*The records*:
■ ■ ■ ■ ■ ■ ■

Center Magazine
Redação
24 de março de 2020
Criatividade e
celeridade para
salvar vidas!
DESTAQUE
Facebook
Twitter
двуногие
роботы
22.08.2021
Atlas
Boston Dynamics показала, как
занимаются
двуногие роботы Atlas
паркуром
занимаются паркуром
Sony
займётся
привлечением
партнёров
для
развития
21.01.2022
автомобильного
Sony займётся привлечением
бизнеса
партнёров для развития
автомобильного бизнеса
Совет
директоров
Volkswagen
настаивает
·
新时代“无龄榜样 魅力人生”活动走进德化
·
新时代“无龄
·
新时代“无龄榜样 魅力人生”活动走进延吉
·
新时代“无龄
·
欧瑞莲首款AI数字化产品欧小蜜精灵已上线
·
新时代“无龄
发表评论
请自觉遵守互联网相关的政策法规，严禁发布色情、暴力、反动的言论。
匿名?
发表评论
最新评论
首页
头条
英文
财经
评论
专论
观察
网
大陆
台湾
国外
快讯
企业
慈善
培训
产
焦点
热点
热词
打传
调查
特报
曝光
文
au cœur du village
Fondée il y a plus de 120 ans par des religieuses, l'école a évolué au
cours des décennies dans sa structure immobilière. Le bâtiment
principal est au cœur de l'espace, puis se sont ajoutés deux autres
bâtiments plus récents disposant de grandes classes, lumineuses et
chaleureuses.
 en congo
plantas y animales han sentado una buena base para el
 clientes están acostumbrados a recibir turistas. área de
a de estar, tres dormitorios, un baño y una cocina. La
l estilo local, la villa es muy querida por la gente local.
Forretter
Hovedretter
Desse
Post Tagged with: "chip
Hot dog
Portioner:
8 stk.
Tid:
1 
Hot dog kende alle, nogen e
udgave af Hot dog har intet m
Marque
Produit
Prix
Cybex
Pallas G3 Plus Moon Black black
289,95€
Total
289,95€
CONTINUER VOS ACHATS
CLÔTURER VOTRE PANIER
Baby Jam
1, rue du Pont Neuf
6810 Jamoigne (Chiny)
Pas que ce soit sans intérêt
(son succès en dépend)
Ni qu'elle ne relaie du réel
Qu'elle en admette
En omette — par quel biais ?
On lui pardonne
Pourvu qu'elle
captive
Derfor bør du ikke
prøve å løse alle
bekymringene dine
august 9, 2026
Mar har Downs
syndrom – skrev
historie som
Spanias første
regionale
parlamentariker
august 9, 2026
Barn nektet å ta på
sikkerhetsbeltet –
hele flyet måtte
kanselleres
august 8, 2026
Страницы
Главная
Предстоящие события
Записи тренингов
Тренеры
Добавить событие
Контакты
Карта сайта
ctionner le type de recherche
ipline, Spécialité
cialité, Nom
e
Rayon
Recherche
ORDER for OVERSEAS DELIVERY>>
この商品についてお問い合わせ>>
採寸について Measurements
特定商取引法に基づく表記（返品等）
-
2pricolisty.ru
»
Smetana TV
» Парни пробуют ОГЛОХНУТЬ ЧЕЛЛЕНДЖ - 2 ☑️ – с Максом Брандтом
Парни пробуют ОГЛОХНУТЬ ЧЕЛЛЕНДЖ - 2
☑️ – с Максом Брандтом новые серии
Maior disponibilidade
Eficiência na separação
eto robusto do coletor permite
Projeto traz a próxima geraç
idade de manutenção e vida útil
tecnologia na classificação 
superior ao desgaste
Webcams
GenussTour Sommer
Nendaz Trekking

■ ■ ■ ■ ■ ■ ■

Copy out every line from the material above in which the word "автомобильного" appears.

автомобильного
автомобильного бизнеса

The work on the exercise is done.